Deion Belue

No. 13
- Position: Cornerback

Personal information
- Born: September 3, 1991 (age 34) Tuscumbia, Alabama, U.S.
- Listed height: 5 ft 11 in (1.80 m)
- Listed weight: 185 lb (84 kg)

Career information
- High school: Tuscumbia (AL) Deshler
- College: Alabama

Career history

Playing
- 2014: Miami Dolphins*
- 2014: Pittsburgh Steelers*
- 2014: Jacksonville Jaguars*
- 2015–2016: Edmonton Eskimos
- * Offseason or practice squad member only

Coaching
- 2017–2021: Tuscumbia (AL) Deshler
- 2021-present: Sheffield, Alabama

Awards and highlights
- Grey Cup champion (2015); BCS national champion (2013);
- Stats at Pro Football Reference
- Stats at CFL.ca

= Deion Belue =

American gridiron football player (born 1991)

Deion Belue (born September 3, 1991) is an American former football cornerback. He played college football at Alabama. Belue signed with the Miami Dolphins as an undrafted free agent in 2014. In addition, he spent time as a member of the Pittsburgh Steelers and Jacksonville Jaguars.

==Early life==
Belue attended Deshler High School in Tuscumbia, Alabama. He was selected to the Alabama Sports Writers Association 4A All-State team twice while in high school. He recorded 70 tackles as a junior in 2008 with four interceptions, two in which returned for touchdowns. He also returned two punts and one kickoff for touchdowns while hauling in over 800 yards receiving and five touchdowns.

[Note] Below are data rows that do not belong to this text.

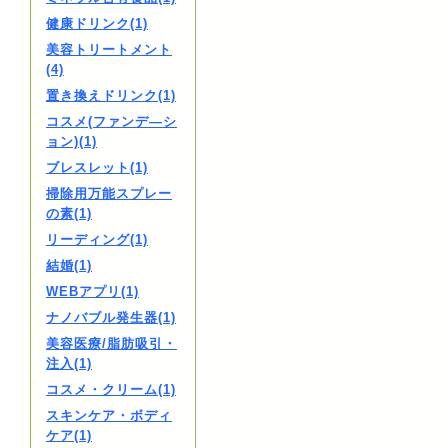
健康ドリンク(1)
美容トリートメント
(4)
置き換えドリンク(1)
コスメ(ファンデ―シ
ョン)(1)
ブレスレット(1)
掃除用万能スプレー
の素(1)
リーディング(1)
結婚(1)
WEBアプリ(1)
ナノバブル発生器(1)
美容医療/脂肪吸引・
注入(1)
コスメ・クリーム(1)
スキンケア・ボディ
ケア(1)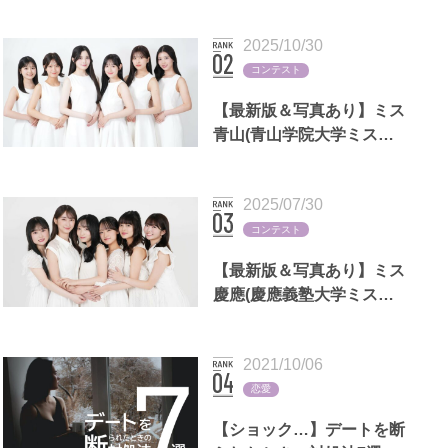
2025/10/30
コンテスト
【最新版＆写真あり】ミス
青山(青山学院大学ミスコ
ン)歴代出場者一覧
2025/07/30
コンテスト
【最新版＆写真あり】ミス
慶應(慶應義塾大学ミスコ
ン)歴代出場者一覧
2021/10/06
恋愛
【ショック…】デートを断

Considered a three-star recruit by Rivals.com, he was rated as the 82nd best cornerback prospect in the nation.

College recruiting
| Name | Hometown | School | Height | Weight | 40^{‡} | Commit date |
| Deion Belue CB | Tuscumbia, Alabama | Deshler High School | 6 ft 0 in (1.83 m) | 175 lb (79 kg) | 4.51 | Jan 15, 2010 |
Recruit ratings: Scout: Rivals:
Overall recruit ranking: Scout: 23 (CB) Rivals: -- National, 85 (CB), 24 (Ala)
‡ Refers to 40-yard dash; Note: In many cases, Scout, Rivals, 247Sports, On3, and ESPN may conflict in their listings of height, weight and 40 time.; In these cases, the average was taken. ESPN grades are on a 100-point scale.; Sources: "Alabama Football Commitments". Rivals. Retrieved January 26, 2014.; "2010 Alabama Football Recruiting Commits". Scout. Retrieved January 26, 2014.; "Scout.com Team Recruiting Rankings". Scout. Retrieved January 26, 2014.; "2010 Team Ranking". Rivals.com. Retrieved January 26, 2014.;

==College career==
Belue spent the previous two seasons at Northeast Mississippi Community College before transferring to Alabama. Belue was selected to the NJCAA's 2011 All-American list during sophomore season. He was selected to the second-team NJCAA All-American team following the 2011 season. In his first season at Alabama, he started all 14 totaling 40 tackles (6.5 for loss), two interceptions and a fumble return 57 yards for a touchdown. Belue broke up seven passes and forced a fumble. As a senior in 2013, he started 11 games recording 20 tackles and one interception, which came against Tennessee.

==Professional career==

===Miami Dolphins===
On May 12, 2014, he signed with the Miami Dolphins as an undrafted free agent. He was waived on May 25, 2014.

===Pittsburgh Steelers===
Belue was signed by the Pittsburgh Steelers on May 29, 2014.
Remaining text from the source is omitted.